_TASK:_ Determine how many lines in the entries below include "width". The reply should be that number and nothing else.

_MATERIAL FOR THIS EXERCISE:_
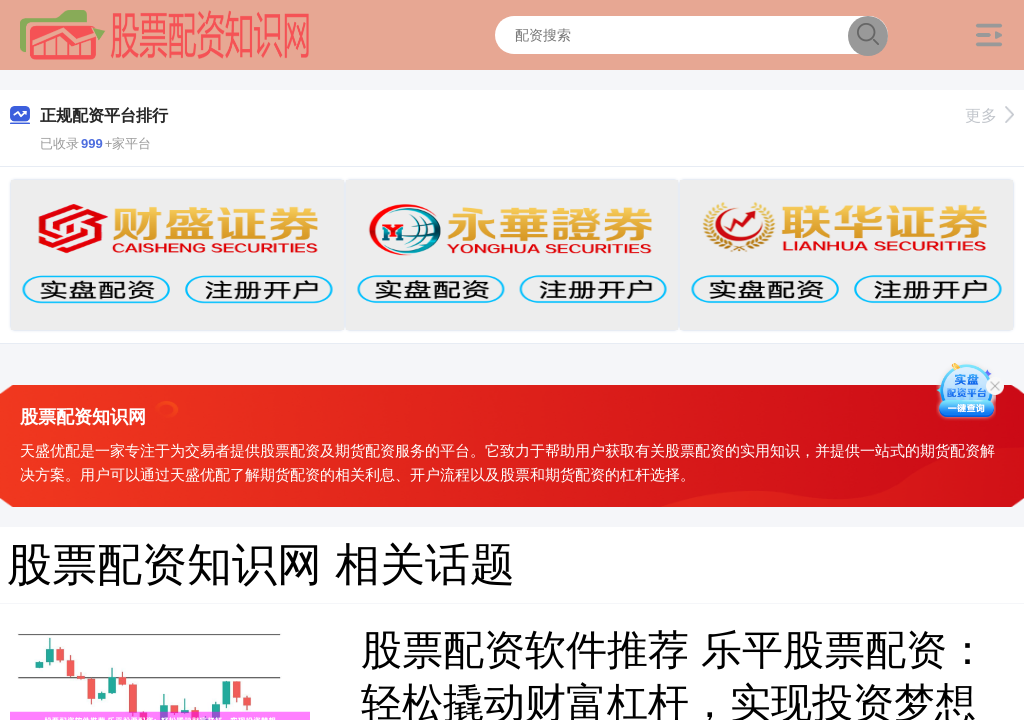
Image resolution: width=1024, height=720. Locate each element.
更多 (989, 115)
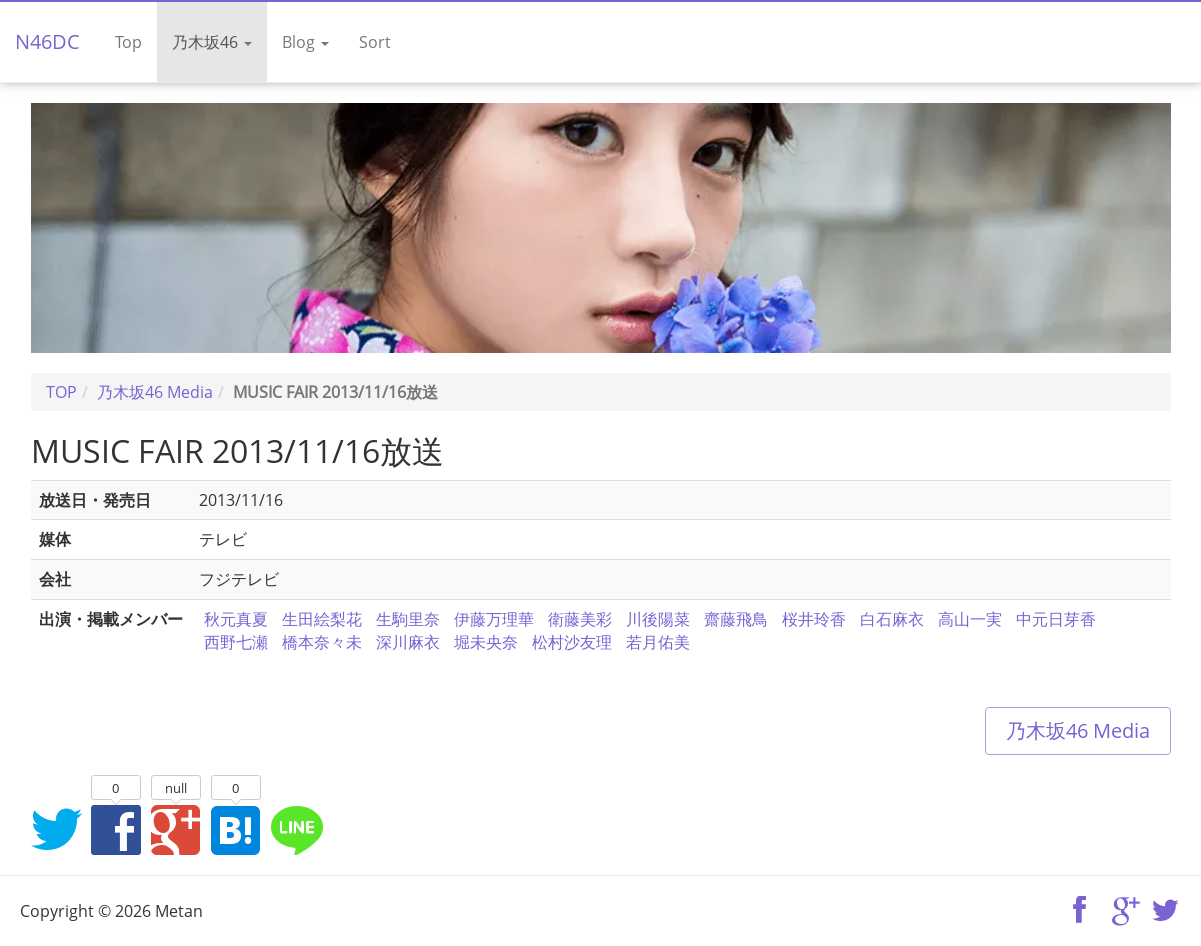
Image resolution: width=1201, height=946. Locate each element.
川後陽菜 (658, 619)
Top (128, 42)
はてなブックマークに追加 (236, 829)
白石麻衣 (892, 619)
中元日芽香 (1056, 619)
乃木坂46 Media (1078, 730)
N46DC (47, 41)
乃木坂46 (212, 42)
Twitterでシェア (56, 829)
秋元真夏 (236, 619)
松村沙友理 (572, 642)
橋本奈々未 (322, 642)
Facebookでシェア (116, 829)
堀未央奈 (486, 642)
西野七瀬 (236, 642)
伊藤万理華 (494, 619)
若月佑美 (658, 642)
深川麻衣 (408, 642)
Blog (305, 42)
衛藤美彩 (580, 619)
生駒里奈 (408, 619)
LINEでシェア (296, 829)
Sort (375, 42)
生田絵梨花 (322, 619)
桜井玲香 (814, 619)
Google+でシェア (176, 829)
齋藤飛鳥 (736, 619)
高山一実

_TASK RESPONSE:_ 2